CloneJET PCR Cloning Kit, 20 Reactions - FAQs

View additional product information for CloneJET PCR Cloning Kit - FAQs (K1232, K1231)

5 product FAQs found

Can I use the vector pJET1.2 for protein expression?

The pJET1.2 vector is not specifically designed for protein expression. It contains the T7 RNA promoter for in vitro transcription of the cloned insert. In some cases, this T7 promoter can be used for non-toxic gene expression in bacterial strains having IPTG inducible T7 RNA polymerase (like E. coli BL21); however, the promoter does not contain regulatory elements and protein expression will not be well regulated.

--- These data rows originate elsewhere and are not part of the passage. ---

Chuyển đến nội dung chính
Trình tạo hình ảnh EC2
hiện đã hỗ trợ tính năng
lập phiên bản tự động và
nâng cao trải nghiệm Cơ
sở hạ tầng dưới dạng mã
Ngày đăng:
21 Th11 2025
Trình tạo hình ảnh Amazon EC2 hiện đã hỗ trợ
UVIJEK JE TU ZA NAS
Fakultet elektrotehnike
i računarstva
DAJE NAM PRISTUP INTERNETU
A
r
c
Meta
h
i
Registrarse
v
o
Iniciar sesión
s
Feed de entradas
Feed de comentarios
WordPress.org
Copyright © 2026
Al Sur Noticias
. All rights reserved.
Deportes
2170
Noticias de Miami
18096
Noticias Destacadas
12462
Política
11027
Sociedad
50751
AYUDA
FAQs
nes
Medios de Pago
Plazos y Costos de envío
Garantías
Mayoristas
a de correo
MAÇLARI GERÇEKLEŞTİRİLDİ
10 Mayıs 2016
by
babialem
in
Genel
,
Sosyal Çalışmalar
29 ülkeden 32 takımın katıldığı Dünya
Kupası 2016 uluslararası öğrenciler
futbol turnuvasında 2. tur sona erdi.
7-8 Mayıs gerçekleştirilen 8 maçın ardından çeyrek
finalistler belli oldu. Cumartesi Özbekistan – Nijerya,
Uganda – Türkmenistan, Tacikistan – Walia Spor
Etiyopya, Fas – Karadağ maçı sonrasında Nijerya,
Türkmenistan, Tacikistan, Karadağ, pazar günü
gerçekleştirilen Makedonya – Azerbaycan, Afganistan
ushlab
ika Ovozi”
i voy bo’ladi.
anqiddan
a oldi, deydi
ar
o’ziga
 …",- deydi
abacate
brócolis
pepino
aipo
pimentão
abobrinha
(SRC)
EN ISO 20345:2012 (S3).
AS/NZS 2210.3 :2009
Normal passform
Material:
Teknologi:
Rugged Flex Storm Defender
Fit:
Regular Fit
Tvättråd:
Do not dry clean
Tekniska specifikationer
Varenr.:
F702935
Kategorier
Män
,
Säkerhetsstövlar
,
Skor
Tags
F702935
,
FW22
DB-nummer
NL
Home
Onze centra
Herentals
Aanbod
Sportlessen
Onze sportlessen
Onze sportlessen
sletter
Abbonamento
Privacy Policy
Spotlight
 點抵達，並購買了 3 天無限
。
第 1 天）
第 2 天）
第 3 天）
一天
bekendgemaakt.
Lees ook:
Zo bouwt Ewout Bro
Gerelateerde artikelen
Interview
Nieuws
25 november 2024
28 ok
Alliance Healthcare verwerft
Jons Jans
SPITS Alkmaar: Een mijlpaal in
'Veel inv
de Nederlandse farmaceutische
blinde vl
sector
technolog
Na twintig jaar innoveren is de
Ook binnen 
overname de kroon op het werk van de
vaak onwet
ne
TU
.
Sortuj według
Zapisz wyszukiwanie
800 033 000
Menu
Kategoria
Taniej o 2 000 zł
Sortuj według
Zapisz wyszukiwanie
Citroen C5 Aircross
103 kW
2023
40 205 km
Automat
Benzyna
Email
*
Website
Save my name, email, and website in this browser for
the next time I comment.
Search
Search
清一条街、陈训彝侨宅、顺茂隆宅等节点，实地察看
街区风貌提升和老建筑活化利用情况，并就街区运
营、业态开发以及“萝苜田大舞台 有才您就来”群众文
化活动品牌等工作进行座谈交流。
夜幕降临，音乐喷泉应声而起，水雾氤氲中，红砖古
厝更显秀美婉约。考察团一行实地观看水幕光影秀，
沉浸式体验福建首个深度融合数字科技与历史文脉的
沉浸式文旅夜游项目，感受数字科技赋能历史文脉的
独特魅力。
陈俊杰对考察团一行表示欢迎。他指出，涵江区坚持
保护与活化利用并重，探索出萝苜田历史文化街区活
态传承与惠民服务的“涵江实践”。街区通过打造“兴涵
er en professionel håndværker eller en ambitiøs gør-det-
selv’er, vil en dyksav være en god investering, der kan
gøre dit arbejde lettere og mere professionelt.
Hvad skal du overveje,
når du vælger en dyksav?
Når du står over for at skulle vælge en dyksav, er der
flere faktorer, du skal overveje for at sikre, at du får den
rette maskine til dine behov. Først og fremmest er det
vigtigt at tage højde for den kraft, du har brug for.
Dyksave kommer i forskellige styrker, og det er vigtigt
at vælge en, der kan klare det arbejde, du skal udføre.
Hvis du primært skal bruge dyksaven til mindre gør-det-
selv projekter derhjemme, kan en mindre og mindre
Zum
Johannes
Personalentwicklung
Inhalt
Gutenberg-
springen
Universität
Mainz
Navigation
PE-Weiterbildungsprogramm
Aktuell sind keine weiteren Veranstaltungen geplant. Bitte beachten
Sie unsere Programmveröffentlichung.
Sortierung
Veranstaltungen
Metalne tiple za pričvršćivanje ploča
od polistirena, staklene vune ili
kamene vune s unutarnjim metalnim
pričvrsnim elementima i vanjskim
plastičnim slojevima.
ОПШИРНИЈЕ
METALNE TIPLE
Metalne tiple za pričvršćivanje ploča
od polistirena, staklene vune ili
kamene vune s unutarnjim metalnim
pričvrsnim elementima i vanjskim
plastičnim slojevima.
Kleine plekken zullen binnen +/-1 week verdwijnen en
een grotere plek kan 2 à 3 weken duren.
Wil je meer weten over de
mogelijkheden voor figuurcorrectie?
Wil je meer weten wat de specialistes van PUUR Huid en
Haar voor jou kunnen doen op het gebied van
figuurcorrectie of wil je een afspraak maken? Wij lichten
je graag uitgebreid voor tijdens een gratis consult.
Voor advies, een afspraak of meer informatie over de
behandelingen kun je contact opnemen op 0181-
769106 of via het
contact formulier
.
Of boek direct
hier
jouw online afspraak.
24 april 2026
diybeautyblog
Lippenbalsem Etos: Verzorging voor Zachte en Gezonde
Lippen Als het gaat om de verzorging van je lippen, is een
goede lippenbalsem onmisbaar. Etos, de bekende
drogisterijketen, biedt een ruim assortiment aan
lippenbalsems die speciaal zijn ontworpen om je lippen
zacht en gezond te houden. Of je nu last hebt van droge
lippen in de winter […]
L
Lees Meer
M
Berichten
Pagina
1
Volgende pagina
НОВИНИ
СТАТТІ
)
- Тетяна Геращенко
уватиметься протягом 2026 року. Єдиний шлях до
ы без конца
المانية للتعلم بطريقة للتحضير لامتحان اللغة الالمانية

What are expected results of colony PCR when screening clones from the CloneJET kit?

Using pJET1.2 Forward and Reverse Sequencing Primers in PCR (as described in the protocol), negative colonies would yield PCR products that are about 120 bp long. Positive colonies would yield longer PCR products that should reflect the insert size (with addition of 120 bp from the vector).

Where can I expect the insert in the pJET1.2/blunt cloning vector after successful cloning?

The insert can be expected at the Eco32I (EcoRV) site in the vector at the position 369 since the pJET1.2/blunt cloning vector was linearized with Eco32I.

What type of DNA fragments can be cloned into the pJET1.2/blunt vector?

Any DNA fragment (either blunt- or sticky-end) that is 6 bp to 10 kb long and generated from PCR or restriction digestion, can be successfully cloned using the kit.

Do I need phosphorylated PCR Primers for CloneJET PCR Cloning Kit?

Phosphorylation of the PCR primers is not required since the 5'-ends of the pJET1.2/blunt vector contain phosphoryl groups for ligation.